Monday, January 13, 2014

Wise Young Fool by Sean Beaudoin





I believe that Ritchie Sudden, the main character of Sean Beaudoin’s excellent Wise Young Fool, would appreciate that I read of his exploits while waiting three hours in the hospital for a colonoscopy.  Wise Young Fool is written as Sudden’s own cleansing, his account of how his quest for musical stardom and female conquest ended with him in juvenile detention. But it’s not a diary (“Diaries are for girls in pajamas”): It’s a “forced narrative.”

Beaudoin shifts us back and forth between Ritchie’s humorous take on his life behind bars (even though the violent reality of his incarceration is not funny) and his even more humorous take on his life before that, as he and his friend Elliot Hella seek to immortalize senior year by winning Rock Scene 2013 with their hardcore band. To win, the band needs only a few small things. Like a name. And a drummer. And a singer. And enough money to enter the contest.

But all this humor masks considerable pain, anger, and confusion. Someone once said that young males in contemporary America feel it is socially acceptable to show only two faces: an angry face and a funny face. That aptly describes Ritchie, who is trying to make sense of his new family, as his father left and his mother’s girlfriend Looper moved in. All this not long after his sister Beth was killed by a drunk driver.

Did I mention confusion? Ritchie has no confusion about his initial feelings for Ravenna Woods. Or should I say feeling, singular. For that feeling is lust, as Ravenna walks around “lobbing a toaster in the collective bathtub” of the male population. But he is confused about his feelings for Lacy Duplais, or more accurately about her feelings for him.

Beaudoin does many things well in this compulsively readable novel, but two things stand out. One is the way he adds nuance to even secondary characters like Looper. The other is how thoroughly he presents Ritchie’s musical obsessions. When a Mohawked Lacy is described as “a hotter Annabella from Bow Wow Wow,” I knew we were dealing with an author who didn’t just make his narrator a musical obsessive because it might resonate with similarly musically obsessed teens. No, we are clearly dealing with an author who is himself a musical obsessive. Don’t believe me? Flip to the end and read Ritchie’s paper on the “25 Worst Band Names Ever.”
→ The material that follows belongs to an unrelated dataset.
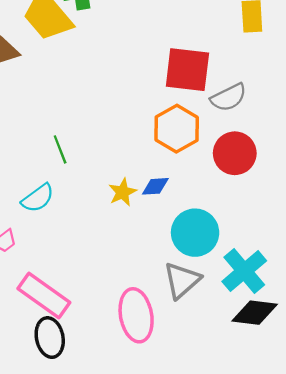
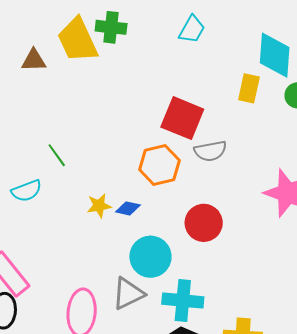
green line: (60, 149) -> (57, 155), turned -30
red circle: (235, 153) -> (204, 223), moved
cyan cross: (244, 271) -> (183, 301), turned 30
Eventually, after many mishaps, mini-tragedies, and hilarious musings, we find out that the circumstances surrounding Beth’s death were, like Wise Young Fool itself, more complicated than they first seemed, and that Ritchie’s anger is more earned than we might have thought.

If Beaudoin has not sold the movie rights to this novel, I want him to know that I am a multi-thousandaire and will purchase them myself. Because after Wise Young Fool becomes the next YA success story, it should become the next YA film success story.